Austrália. A esquerda ganhou. Um canguru fumou e pirou

por Armando Coelho Neto

Estou em Sidney, na Austrália. Ainda não vi nem comi canguru, e os rostos asiáticos, latinos, afros e outras matizes me transportam a uma metrópole qualquer. Dizem que australianos são apenas 20%, e os demais são X-Tudo – como aqueles lanches de porta de estádio no Brasil. Tempo curto, encaixo-me no que teria dito Clarice Lispector: “Os  relatos dos curtos viajantes nunca me deram uma ideia exata dos lugares onde eles estiveram”. Eis o filtro a ser aplicado pelo leitor.

 Migração, trabalho, hipocrisia e um pouco de sonho são temas de raspão. É o que impõe o espaço e a frágil visão de breve viajante. Migração, por estar entre os mísseis fatais na artilharia da extrema-direita no mundo, com o qual quer devolver o planeta à barbárie. Na Austrália não foi diferente nas eleições encerradas sábado. Anthony Albanese, atual primeiro-ministro (esquerda liberal), foi obrigado a endurecer as regras.  Ouve até uma candidata extremista que não perdeu tempo, e onde pode espalhou – “Trumpest – Make Australia Great“ – assim mesmo, com o superlativo “est“ e sem again.

Trump balançou o coreto australiano, e Albanese ficou mal na fita. Mas, da estupidez com o palhaço Zelensky ao tarifaço, a coisa foi mudando. Peter Dutton (extrema-direita) estava bem nas pesquisas… e aí larari larara. O estrangeiro sequer notou que era dia de eleição, e eleitores nas praias votaram com biquínis e shorts. Não houve ataques às instituições, tentativas de golpe, sem “bíblias e quebra-quebra pacíficos“, tudo em clima de quem vê o dia amanhecer primeiro, ainda com cheirinho de lua de um belo céu que tem feito por aqui.

Sim, Albanese endureceu o jogo com imigrantes. Candidatos a trabalhadores e estudantes sentiram o golpe. Um toque de hipocrisia eleitoral. O trabalho clandestino na Austrália é como jogo de bicho no Brasil. Embora ilegal, todo mundo faz vistas grossas e faz uma fezinha. Pode-se até dizer, sem a virulência estadunidense. Vige entre os imigrantes um certo sentimento que vai da conveniência à solidariedade. E nesse ponto, a visão mais humanizada do primeiro-ministro reeleito teve e tem peso. Para opositores, conluio com construtoras.
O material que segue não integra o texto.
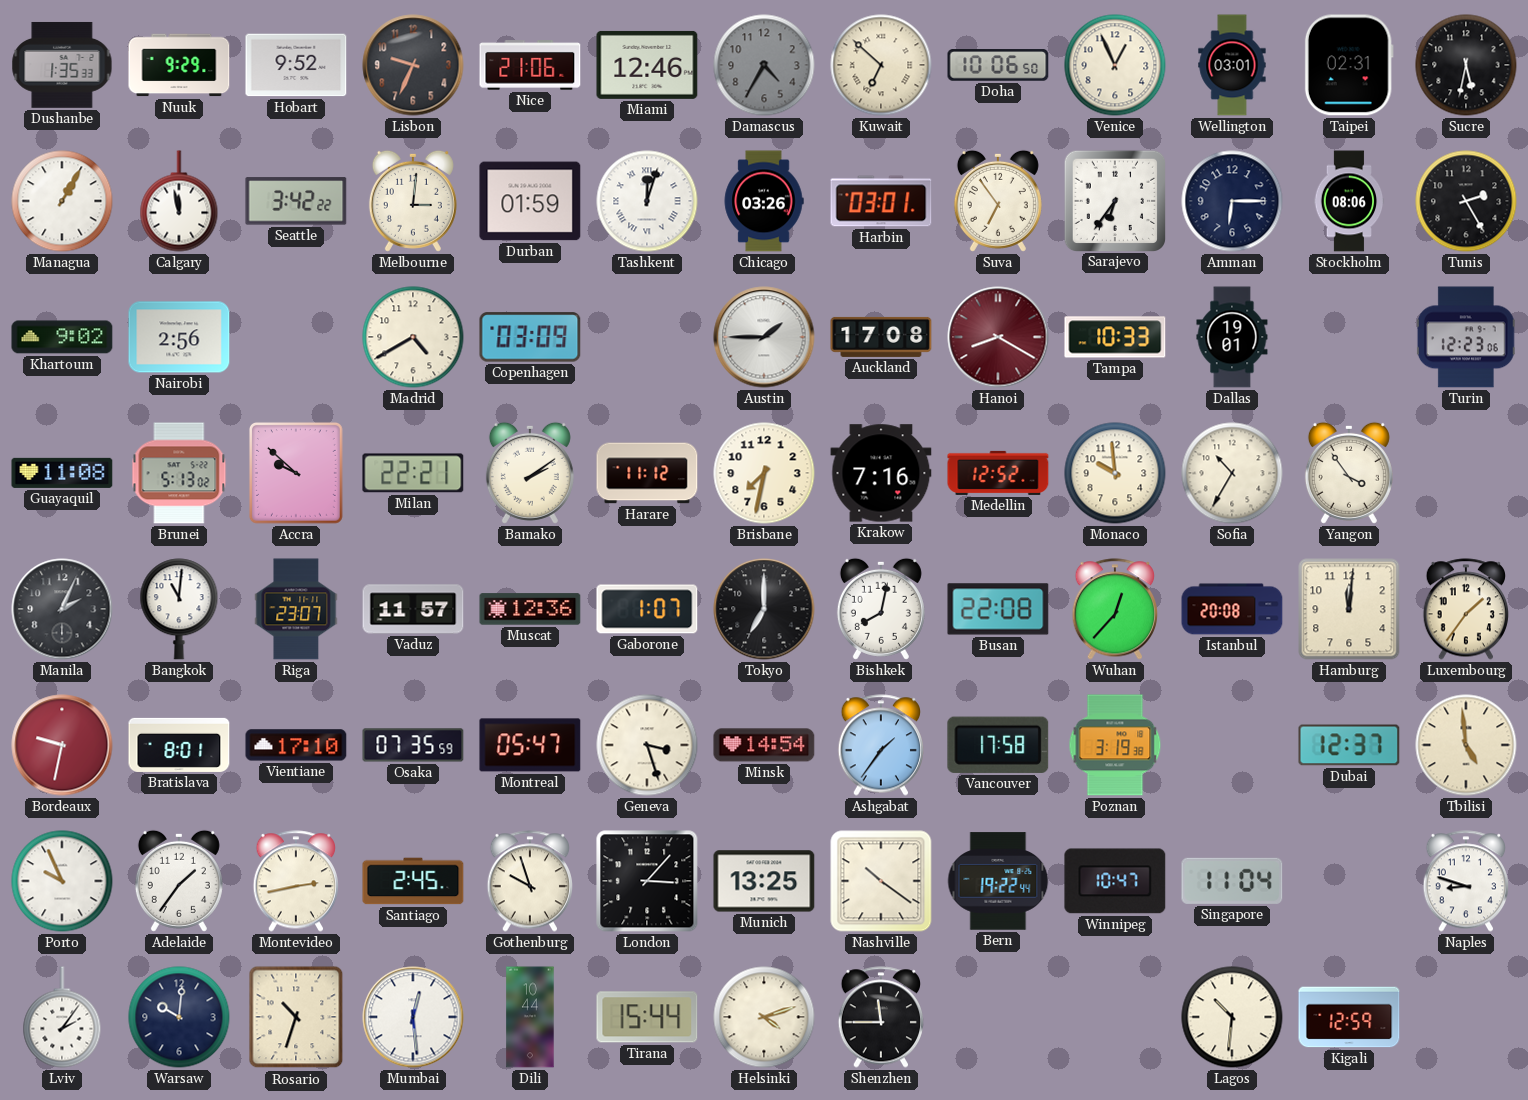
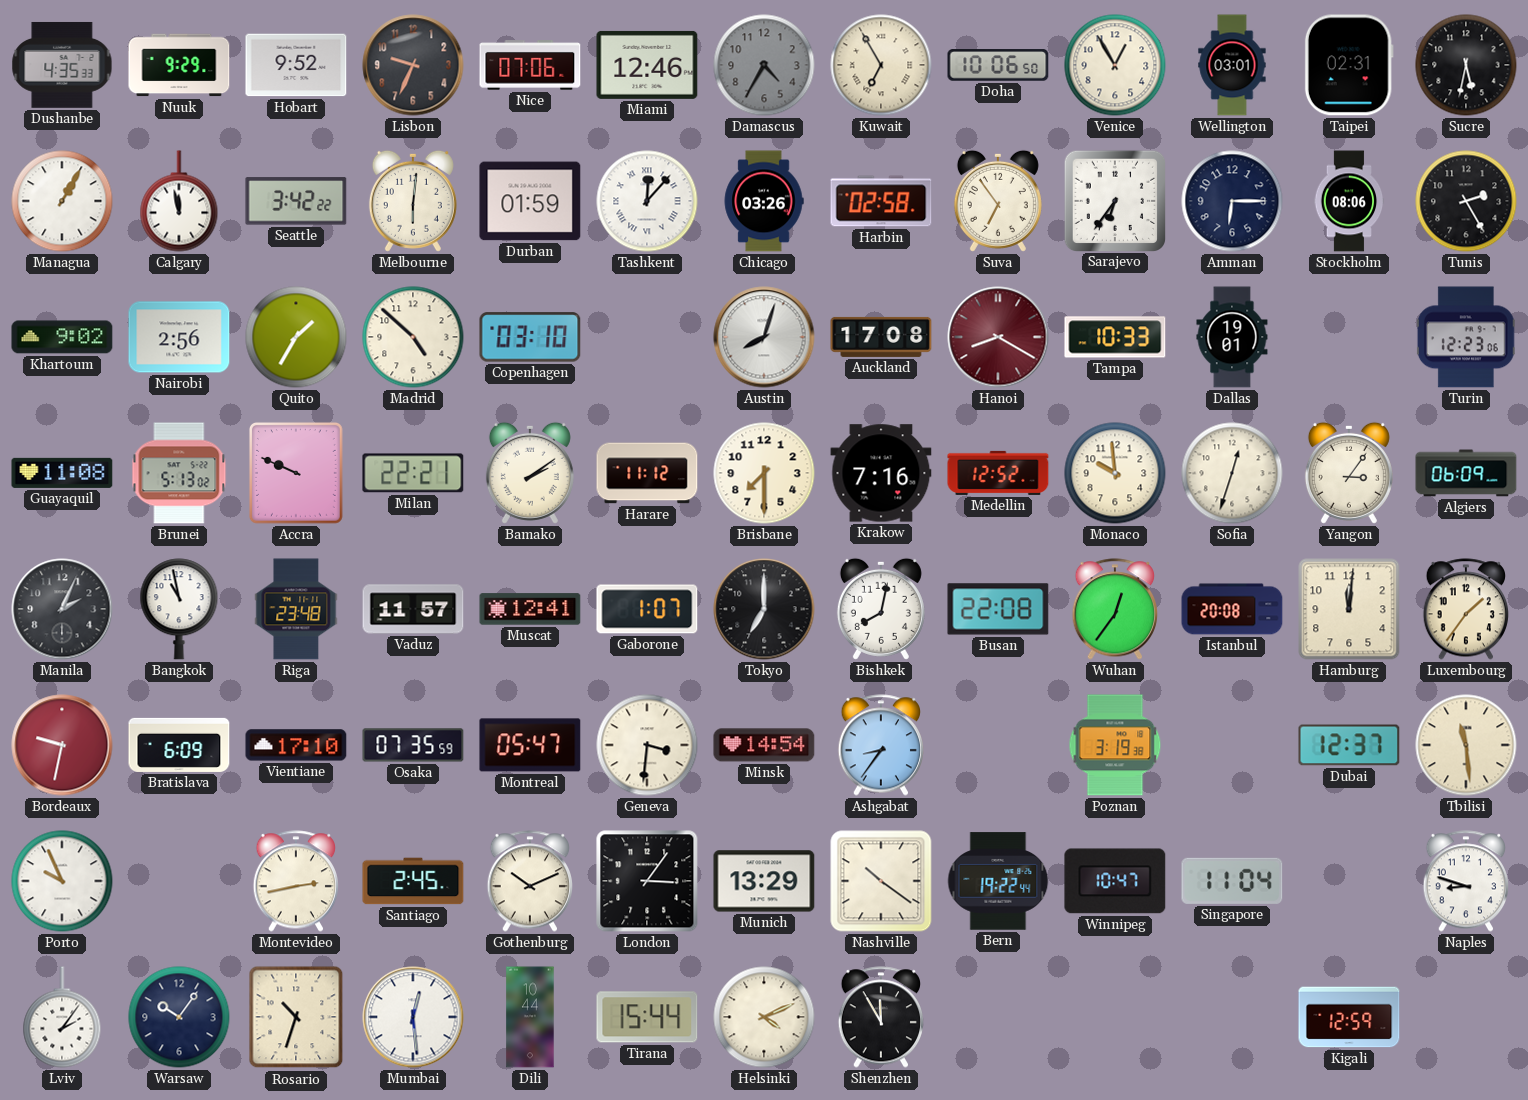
Dushanbe: 1:35 -> 4:35
Nice: 21:06 -> 07:06
Kuwait: 6:52 -> 6:55
Venice: 12:56 -> 12:55
Melbourne: 3:01 -> 6:01
Tashkent: 12:03 -> 12:07
Harbin: 03:01 -> 02:58
Quito: none -> 1:35
Madrid: 4:40 -> 4:52
Copenhagen: 03:09 -> 03:10
Austin: 1:45 -> 8:03
Accra: 9:52 -> 9:49
Brisbane: 7:32 -> 7:30
Sofia: 10:35 -> 12:33
Yangon: 3:54 -> 3:06
Algiers: none -> 06:09
Bangkok: 11:01 -> 10:58
Riga: 23:07 -> 23:48
Muscat: 12:36 -> 12:41
Wuhan: 12:37 -> 12:36
Bratislava: 8:01 -> 6:09
Geneva: 3:27 -> 3:31
Ashgabat: 1:36 -> 8:36
Vancouver: 17:58 -> none
Tbilisi: 4:59 -> 11:29
Adelaide: 1:36 -> none
Gothenburg: 9:57 -> 10:11
London: 3:07 -> 3:06
Munich: 13:25 -> 13:29
Warsaw: 10:01 -> 10:06
Helsinki: 4:12 -> 4:11
Shenzhen: 11:45 -> 11:55
Lagos: 10:31 -> none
Conluio? Como assim? Coisas da extrema-direita bolsoaustraliana. Explicando: casa é o maior sonho de consumo do australiano. Faz parte da cultura, coisa até de canguru que já nasce com uma de reserva para o filhote. Casa significa mais construção. Construir exige mão de obra, e a mais barata é a do imigrante. Mão de obra migrante, muitas vezes, é paga em dinheiro vivo por atravessadores. Bom para quem paga e para quem recebe. Nem suíço gosta de pagar imposto, não? Prato cheio para falsos moralistas da extrema-direita.   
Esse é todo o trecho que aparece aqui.